— WHAT TO DO —
When the line with "You are a GUI" turns up below, begin repeating exactly, and carry on through the line with "今後はこのバナーを表示しない (514, 1475)"; no pictures go into the copy.

MATERIAL FOR THE TASK section start

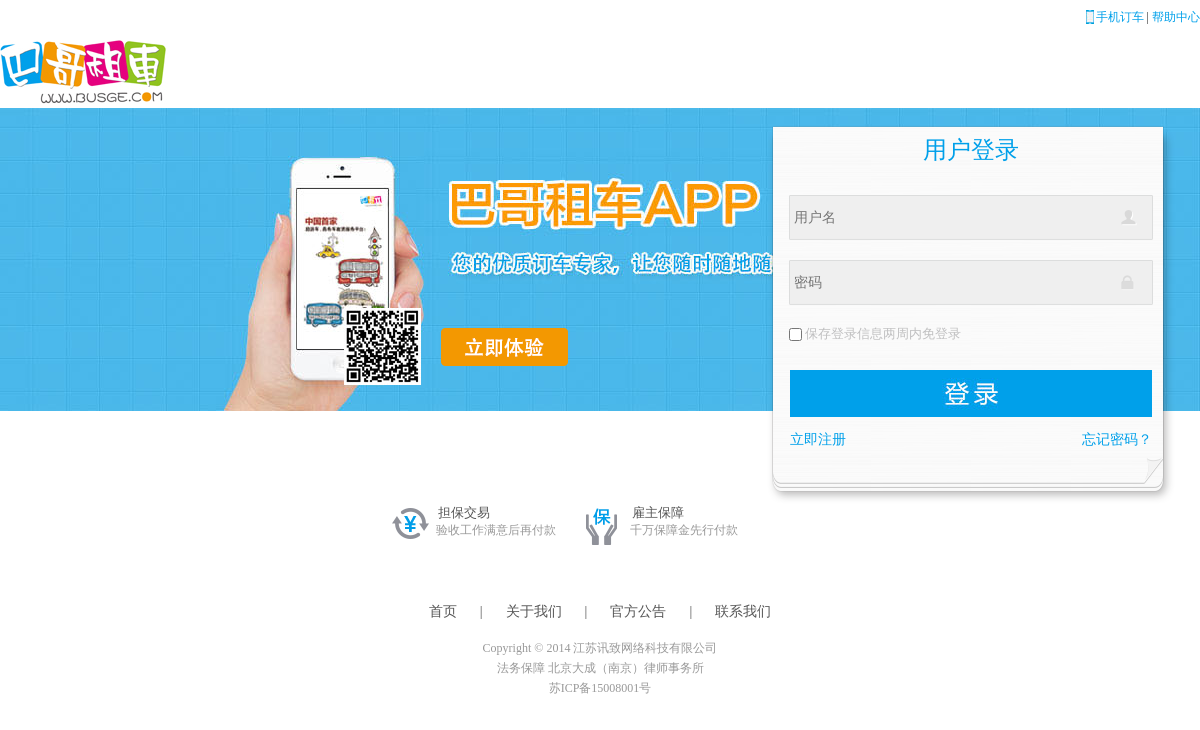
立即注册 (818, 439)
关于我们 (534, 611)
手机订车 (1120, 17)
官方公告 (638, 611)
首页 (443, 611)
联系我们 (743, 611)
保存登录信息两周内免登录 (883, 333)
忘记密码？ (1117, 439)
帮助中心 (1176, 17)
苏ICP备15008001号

MATERIAL FOR THE TASK section end
MATERIAL FOR THE TASK section start

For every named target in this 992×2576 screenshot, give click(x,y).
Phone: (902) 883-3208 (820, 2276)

MATERIAL FOR THE TASK section end
MATERIAL FOR THE TASK section start

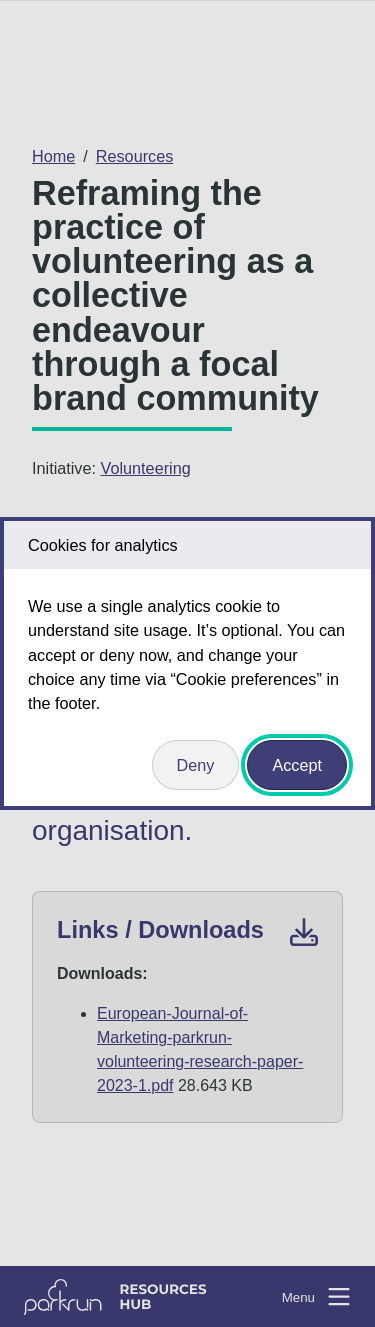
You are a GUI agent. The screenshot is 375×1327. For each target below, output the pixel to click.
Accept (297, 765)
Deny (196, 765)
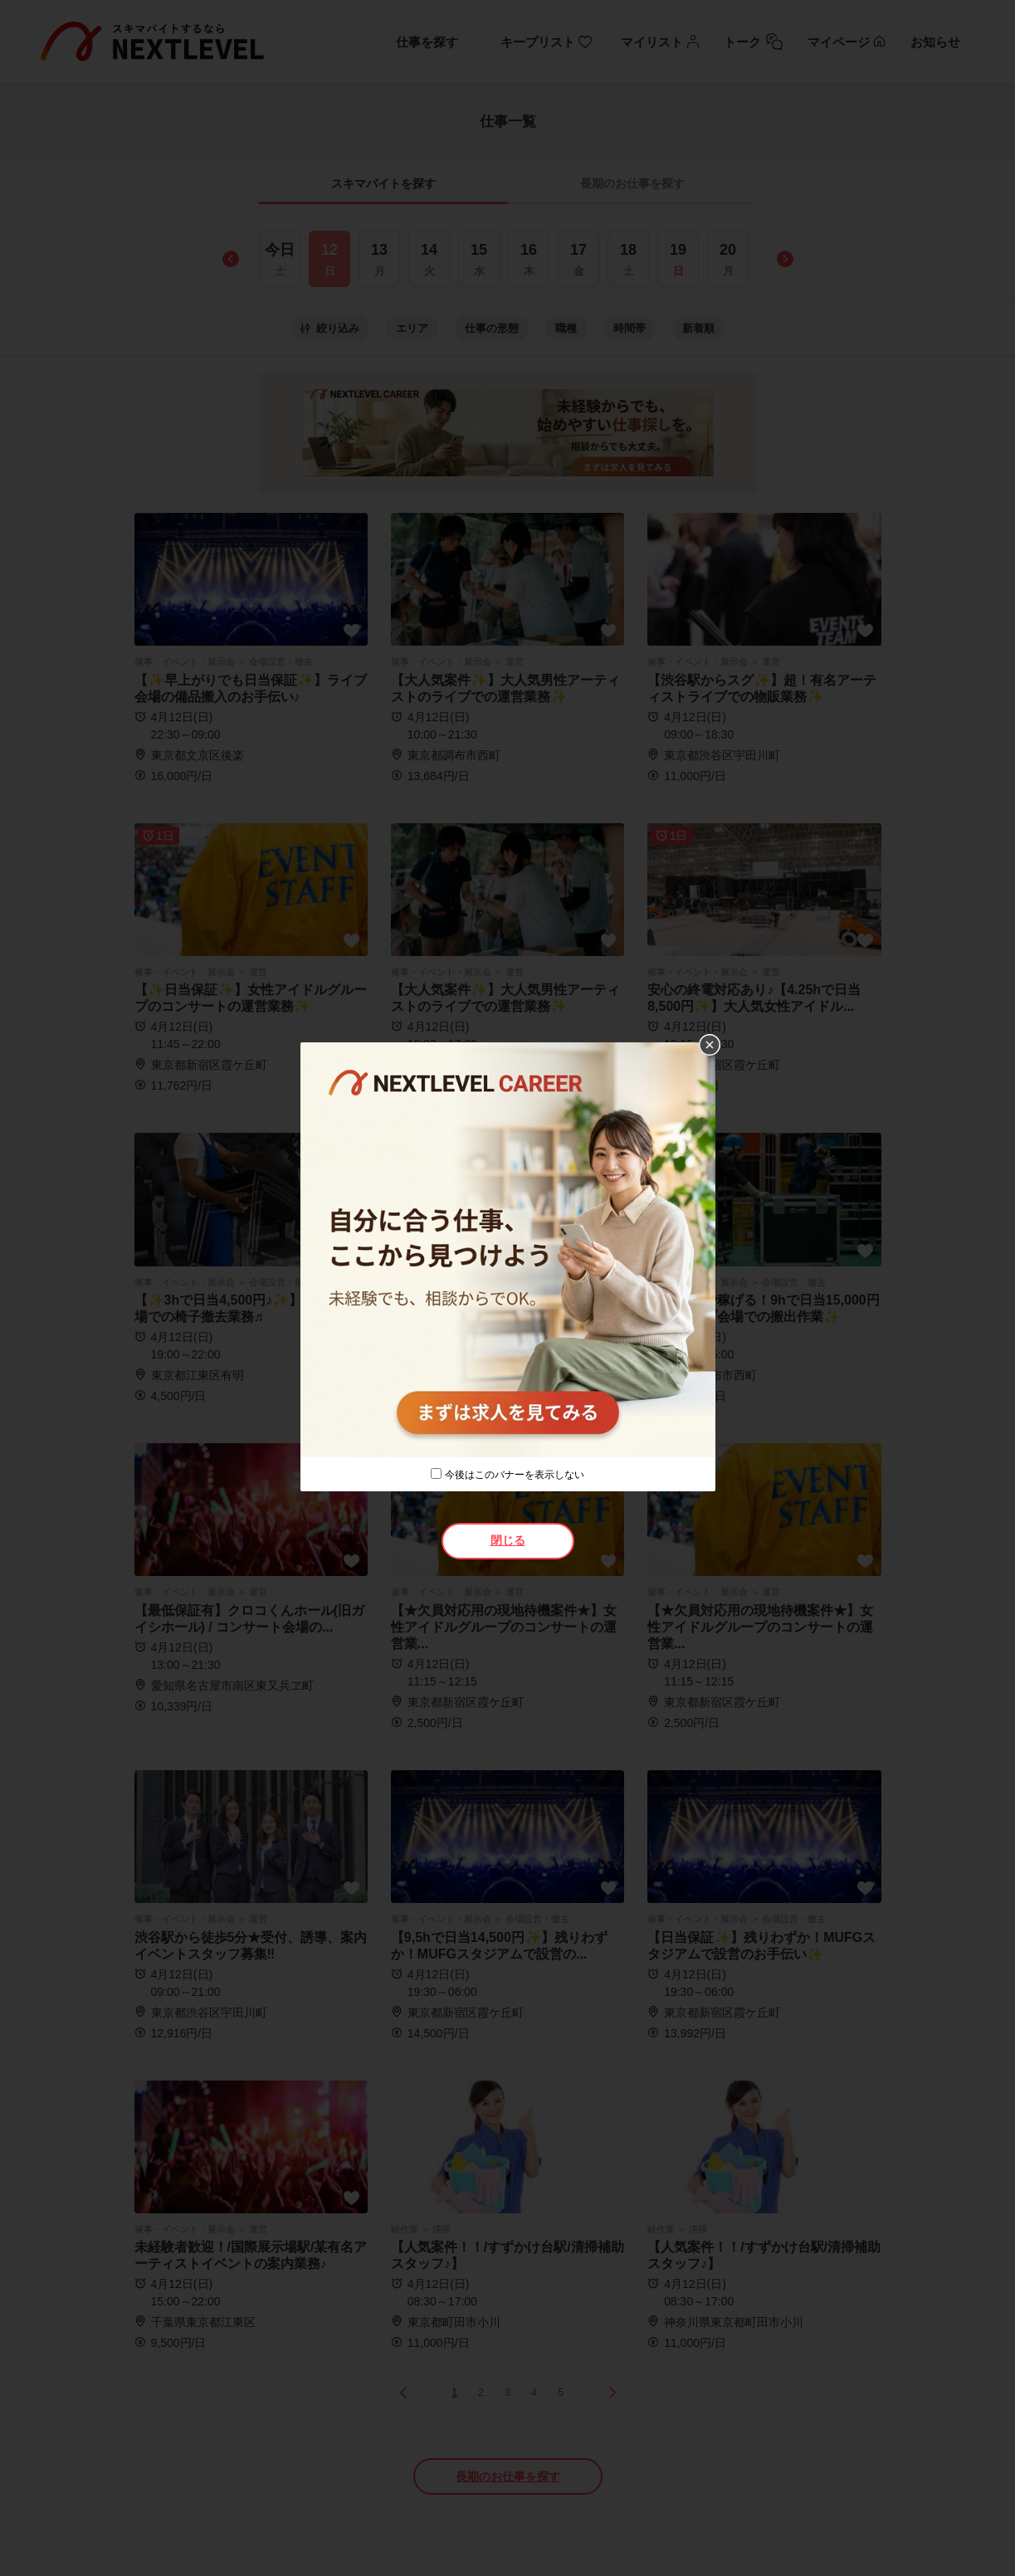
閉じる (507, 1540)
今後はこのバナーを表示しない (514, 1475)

MATERIAL FOR THE TASK section end

— ANSWER FOR THE TASK —
You are a GUI agent. The screenshot is 375×1327. For each target below, output the pixel to click.
Accept (297, 765)
Deny (196, 765)
閉じる (507, 1540)
今後はこのバナーを表示しない (514, 1475)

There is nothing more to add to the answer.